発達障害の人間がよくいじめのターゲットになりますが、それは彼らが自己愛からみて自己愛よりも自由に見えること(嫉妬)と、マジョリティ向けの場所からはみ出しがちで攻撃の理由を作りやすく、それまでの人生経験によって自己肯定感が下がってしまっているケースが多いからです。また、学校や職場という場所そのものが「教師に従うことで成立し、閉鎖的で流動性に乏しい空間でベタベタと仲良く付き合うこと」を要求されるからというのも大きな環境的な理由です。

健全な精神状態にある人はストレスを感じる人とは距離をおきます。距離感を調整することで人間関係を心地のいいバランスにしようと試みます。でも自己愛はいじめたいという欲求が先にあるので「正義」のために攻撃したというストーリーを作り、不安定な自分由来のストレスを他人を使って発散します。実は「あいつは見ているとムカつく」のではありません。常にムカついているので発散できる理由を作り出して八つ当たりしているのです。

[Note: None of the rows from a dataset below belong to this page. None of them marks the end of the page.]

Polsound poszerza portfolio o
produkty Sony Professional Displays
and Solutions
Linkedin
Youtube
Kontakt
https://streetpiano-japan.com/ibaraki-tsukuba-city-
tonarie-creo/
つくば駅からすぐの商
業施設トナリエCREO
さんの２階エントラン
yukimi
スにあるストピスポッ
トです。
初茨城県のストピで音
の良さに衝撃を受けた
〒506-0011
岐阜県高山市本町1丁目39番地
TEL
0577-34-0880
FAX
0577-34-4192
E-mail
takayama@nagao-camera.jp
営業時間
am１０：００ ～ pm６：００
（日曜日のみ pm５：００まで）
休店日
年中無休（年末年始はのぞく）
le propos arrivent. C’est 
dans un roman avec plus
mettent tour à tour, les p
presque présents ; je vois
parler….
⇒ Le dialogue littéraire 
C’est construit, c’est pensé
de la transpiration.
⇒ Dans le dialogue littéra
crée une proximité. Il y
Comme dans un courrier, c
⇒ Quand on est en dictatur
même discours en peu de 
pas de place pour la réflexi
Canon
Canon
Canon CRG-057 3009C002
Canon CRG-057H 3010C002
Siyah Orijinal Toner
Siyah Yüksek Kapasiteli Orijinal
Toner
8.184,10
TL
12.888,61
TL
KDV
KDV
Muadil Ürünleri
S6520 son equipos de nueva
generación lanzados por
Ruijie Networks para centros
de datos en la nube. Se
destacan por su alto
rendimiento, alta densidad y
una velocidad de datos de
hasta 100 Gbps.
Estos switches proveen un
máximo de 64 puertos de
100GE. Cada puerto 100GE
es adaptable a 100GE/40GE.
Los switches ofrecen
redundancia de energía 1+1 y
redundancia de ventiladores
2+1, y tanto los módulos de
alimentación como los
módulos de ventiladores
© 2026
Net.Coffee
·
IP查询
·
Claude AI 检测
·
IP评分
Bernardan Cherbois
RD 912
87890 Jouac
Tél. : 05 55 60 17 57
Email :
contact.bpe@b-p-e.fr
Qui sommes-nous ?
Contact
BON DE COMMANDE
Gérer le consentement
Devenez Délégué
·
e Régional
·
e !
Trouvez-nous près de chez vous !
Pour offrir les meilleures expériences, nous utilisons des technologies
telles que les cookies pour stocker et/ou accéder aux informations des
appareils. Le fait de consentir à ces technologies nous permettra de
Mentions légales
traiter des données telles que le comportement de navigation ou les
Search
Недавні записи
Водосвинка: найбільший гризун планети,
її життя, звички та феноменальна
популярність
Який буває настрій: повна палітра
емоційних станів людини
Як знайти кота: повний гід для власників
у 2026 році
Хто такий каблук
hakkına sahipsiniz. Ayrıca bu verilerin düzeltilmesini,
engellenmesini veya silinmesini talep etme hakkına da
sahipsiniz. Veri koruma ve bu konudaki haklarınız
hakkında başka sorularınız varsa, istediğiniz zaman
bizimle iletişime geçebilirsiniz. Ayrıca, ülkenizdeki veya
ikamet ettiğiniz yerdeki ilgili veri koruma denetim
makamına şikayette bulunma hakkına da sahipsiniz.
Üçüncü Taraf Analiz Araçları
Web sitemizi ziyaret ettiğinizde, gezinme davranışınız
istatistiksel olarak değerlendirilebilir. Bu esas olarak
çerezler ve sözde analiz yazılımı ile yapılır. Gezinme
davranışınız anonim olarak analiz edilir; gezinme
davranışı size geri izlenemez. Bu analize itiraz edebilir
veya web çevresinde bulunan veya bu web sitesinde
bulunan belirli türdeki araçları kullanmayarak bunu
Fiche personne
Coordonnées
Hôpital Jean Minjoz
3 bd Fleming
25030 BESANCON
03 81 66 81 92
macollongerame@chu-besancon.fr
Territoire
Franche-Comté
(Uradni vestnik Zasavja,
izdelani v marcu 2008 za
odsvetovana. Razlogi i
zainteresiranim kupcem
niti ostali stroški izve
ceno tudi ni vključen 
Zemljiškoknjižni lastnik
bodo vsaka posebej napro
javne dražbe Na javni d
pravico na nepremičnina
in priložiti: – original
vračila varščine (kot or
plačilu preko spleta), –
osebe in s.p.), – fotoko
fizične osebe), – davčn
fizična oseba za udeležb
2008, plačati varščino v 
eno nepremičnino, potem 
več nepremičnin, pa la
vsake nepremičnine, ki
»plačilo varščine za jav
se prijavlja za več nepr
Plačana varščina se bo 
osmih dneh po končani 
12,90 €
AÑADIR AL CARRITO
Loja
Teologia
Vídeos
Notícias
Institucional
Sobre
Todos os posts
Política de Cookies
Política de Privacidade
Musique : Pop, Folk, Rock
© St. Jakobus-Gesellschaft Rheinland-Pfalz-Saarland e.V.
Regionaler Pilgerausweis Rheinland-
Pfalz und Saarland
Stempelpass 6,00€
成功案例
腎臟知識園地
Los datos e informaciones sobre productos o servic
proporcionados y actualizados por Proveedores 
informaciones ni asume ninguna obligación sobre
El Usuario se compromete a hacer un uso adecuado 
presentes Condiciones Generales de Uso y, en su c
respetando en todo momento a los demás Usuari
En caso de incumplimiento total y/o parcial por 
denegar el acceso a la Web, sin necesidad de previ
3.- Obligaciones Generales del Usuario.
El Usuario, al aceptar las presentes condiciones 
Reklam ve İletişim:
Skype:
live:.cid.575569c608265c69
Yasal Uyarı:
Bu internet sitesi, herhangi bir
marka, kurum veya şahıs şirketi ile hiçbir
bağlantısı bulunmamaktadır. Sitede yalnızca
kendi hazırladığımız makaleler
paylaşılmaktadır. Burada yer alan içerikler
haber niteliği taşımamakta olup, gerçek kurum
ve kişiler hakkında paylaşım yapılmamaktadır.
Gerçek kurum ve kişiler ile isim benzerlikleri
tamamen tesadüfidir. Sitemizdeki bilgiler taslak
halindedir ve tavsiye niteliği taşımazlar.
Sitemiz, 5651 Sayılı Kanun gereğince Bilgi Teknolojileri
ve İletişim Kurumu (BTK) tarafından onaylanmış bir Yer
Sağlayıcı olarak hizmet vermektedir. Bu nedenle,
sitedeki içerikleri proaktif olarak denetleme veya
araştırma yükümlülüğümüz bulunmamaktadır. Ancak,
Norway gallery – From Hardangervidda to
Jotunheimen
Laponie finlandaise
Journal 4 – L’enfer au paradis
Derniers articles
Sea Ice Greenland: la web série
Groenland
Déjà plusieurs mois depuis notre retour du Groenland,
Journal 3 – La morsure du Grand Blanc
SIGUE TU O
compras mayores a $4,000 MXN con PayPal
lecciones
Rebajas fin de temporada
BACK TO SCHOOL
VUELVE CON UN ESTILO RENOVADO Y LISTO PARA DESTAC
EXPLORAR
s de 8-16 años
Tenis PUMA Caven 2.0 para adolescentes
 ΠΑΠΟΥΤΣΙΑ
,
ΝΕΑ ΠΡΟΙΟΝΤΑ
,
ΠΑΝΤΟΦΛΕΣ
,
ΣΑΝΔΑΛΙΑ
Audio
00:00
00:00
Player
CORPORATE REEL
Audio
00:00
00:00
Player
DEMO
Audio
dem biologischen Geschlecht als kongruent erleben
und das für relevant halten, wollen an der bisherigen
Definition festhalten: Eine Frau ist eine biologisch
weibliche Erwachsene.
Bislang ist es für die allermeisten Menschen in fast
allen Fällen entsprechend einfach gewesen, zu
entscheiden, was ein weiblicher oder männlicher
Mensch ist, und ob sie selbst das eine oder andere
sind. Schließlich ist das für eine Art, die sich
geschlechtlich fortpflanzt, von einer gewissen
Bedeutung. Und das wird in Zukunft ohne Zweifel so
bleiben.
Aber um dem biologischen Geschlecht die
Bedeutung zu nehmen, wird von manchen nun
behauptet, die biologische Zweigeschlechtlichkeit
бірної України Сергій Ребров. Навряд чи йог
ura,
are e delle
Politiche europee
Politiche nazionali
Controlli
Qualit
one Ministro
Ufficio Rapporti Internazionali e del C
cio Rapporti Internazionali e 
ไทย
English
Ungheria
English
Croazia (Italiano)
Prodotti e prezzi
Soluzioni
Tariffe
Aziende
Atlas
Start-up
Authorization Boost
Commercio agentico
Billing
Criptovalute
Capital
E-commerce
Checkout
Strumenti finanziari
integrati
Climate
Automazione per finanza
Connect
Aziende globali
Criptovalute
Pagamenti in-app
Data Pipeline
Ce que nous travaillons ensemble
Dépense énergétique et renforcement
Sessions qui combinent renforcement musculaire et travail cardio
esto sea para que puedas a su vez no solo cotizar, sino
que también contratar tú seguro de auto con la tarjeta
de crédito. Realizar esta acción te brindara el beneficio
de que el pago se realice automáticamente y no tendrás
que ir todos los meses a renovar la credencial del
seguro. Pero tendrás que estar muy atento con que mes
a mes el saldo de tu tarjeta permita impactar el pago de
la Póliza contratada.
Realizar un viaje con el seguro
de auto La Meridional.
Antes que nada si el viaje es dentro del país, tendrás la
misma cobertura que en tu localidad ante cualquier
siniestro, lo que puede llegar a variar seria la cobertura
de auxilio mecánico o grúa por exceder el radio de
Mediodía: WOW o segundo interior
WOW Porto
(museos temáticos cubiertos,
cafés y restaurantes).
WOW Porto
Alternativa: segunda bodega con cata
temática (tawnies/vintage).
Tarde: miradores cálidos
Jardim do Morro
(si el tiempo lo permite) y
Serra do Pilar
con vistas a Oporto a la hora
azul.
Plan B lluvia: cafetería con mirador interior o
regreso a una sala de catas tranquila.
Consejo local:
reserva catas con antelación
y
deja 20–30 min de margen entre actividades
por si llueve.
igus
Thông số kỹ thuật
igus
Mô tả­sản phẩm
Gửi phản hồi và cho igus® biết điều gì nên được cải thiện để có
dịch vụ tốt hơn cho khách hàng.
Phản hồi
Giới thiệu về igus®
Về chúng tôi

いじめられる側にも理由があるとしたい人達(学校教師)

学校の教員の環境が非常にブラックであることは現代では随分と周知されるようになりました。学校の先生も人間ですから仕事が増えるのは面倒くさいのです。いじめ問題というのは面倒くさい案件なのです。いじめっ子もいじめられっ子も面倒くさい存在なのです。

いじめの対応は面倒くさいと思っていたらどうなるのがいいと思いますか?

そうです。被害者がただ黙って耐えてくれていた方が都合がいいのです。表沙汰にならなければ「いじめ問題」そのものが自分の仕事のタスクから外れますから。

「いじめは双方に原因がある。」としてしまえば、これは人権問題ではなく単なる喧嘩と同様の問題へと問題の重大さが矮小化されます。要は仕事が減ります。

いじめは人権問題ですが、人権意識が高い学校教職員は実際多くありません。髪の色、髪型、下着の色…今でもびっくりするような人権侵害の校則にまみれているのが学校という場所ですから。


いじめは人権侵害。校内犯罪である。

自己愛はいじめ依存症です。いじめなくては自我が崩壊の危機にあります。カウンセリングや治療が必要なのはむしろいじめっこです。
これはいち教師が忙殺されるような業務を抱える中でやれるほど小さな問題ではありません。教師は気がついたら即時、法的な対応とり、触法少年・少女を指導する機関&心理的なケアを専門とする人間に問題となった人物を引き渡すことが本来ならば望ましいのです。
日本ではなぜか学校という場所でおきた犯罪が罪に問われません。法的な問題であるにも関わらず教育の問題であるとすり替えられてしまいます。いわば学校という場所だけ無法地帯です。自由であるはずのものにまで公的な学校という機関により規則で禁止されている事項が山のようにあるのですから、いわば人権が守られていない、憲法すらも守られていないのが現状です。
ブラック校則というものがやっと話題になるようになってきました。少しずつ 少しずつ風通しがよくなってきているのを感じます。いじめ問題(校内犯罪)についても、学校という独立してしまっている公的機関だけで対処するのではない、他の機関との連携がスムーズになされる時代になっていくといいですね。